The IRA statement said it remained committed to the peace process
In a statement, the organisation said it had taken the offer to put its weapons beyond use off the table.
The IRA, which denies claims it was behind the £26.5m Belfast bank raid, said the British and Irish governments had "tried its patience to the limit".
A Downing Street spokesman said they were not surprised by the statement and that the IRA was behind the bank raid.
Last year, the IRA said it would complete the decommissioning process within weeks and move into what it called a new mode.
The Downing Street spokesman said: "The fact remains that it was the IRA that did carry out the Northern Bank robbery and as the prime minister and the taoiseach said on Tuesday therefore it is the IRA that is the sole obstacle to moving forward."
Prime Minister Tony Blair and Taoiseach Bertie Ahern met in Downing Street on Tuesday to assess their political options in the wake of the 20 December raid.

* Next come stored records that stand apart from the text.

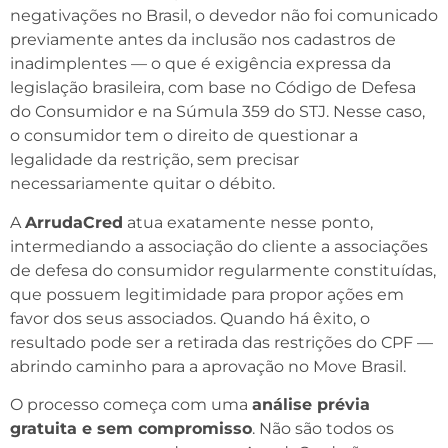
negativações no Brasil, o devedor não foi comunicado
previamente antes da inclusão nos cadastros de
inadimplentes — o que é exigência expressa da
legislação brasileira, com base no Código de Defesa
do Consumidor e na Súmula 359 do STJ. Nesse caso,
o consumidor tem o direito de questionar a
legalidade da restrição, sem precisar
necessariamente quitar o débito.
A
ArrudaCred
atua exatamente nesse ponto,
intermediando a associação do cliente a associações
de defesa do consumidor regularmente constituídas,
que possuem legitimidade para propor ações em
favor dos seus associados. Quando há êxito, o
resultado pode ser a retirada das restrições do CPF —
abrindo caminho para a aprovação no Move Brasil.
O processo começa com uma
análise prévia
gratuita e sem compromisso
. Não são todos os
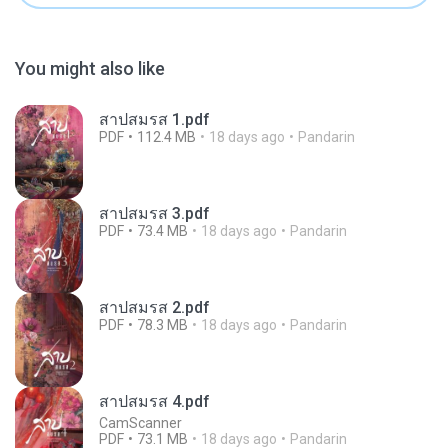
You might also like
สาปสมรส 1.pdf
PDF
112.4 MB
18 days ago
Pandarin
สาปสมรส 3.pdf
PDF
73.4 MB
18 days ago
Pandarin
สาปสมรส 2.pdf
PDF
78.3 MB
18 days ago
Pandarin
สาปสมรส 4.pdf
CamScanner
PDF
73.1 MB
18 days ago
Pandarin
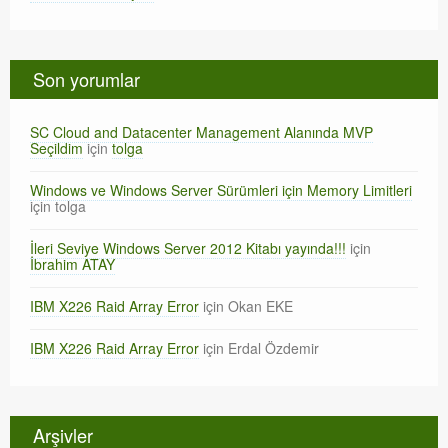
Son yorumlar
SC Cloud and Datacenter Management Alanında MVP
Seçildim
için
tolga
Windows ve Windows Server Sürümleri için Memory Limitleri
için
tolga
İleri Seviye Windows Server 2012 Kitabı yayında!!!
için
İbrahim ATAY
IBM X226 Raid Array Error
için
Okan EKE
IBM X226 Raid Array Error
için
Erdal Özdemir
Arşivler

However, the spokesman made it clear the government does not interpret the statement as a threat to return to terrorism.
BBC correspondent Mark Simpson said the statement was "more of an IRA tantrum than anything more significant".
The IRA has denied any involvement in the £26.5m bank raid in Belfast.
Wednesday's statement, which was passed to the An Phoblacht newspaper, said: "Our initiatives have been attacked, devalued and dismissed by pro-unionist and anti-republican elements, including the British government. The Irish government have lent themselves to this.
"At this time it appears that the two governments are intent on changing the basis of the peace process. They claim that 'the obstacle now to a lasting and durable settlement is the continuing paramilitary and criminal activity of the IRA'. We reject this."
DUP leader Ian Paisley said the statement proved the IRA never had any intention of decommissioning in a credible, transparent and verifiable way.
"They never had any intention of giving up their criminal empire," he said.
"The IRA had better realise that we will not be bullied or threatened and we will accept nothing less than the complete and utter end of all terror and criminal activity and the decommissioning of all their illegal weaponry in a transparent manner."
Sinn Fein President Gerry Adams said the statement was "evidence of a deepening crisis", one which he very much regretted.
"The two governments have opted for confrontation. They are engaging in the sterile politics of the blame game without any regard for the consequences," he said.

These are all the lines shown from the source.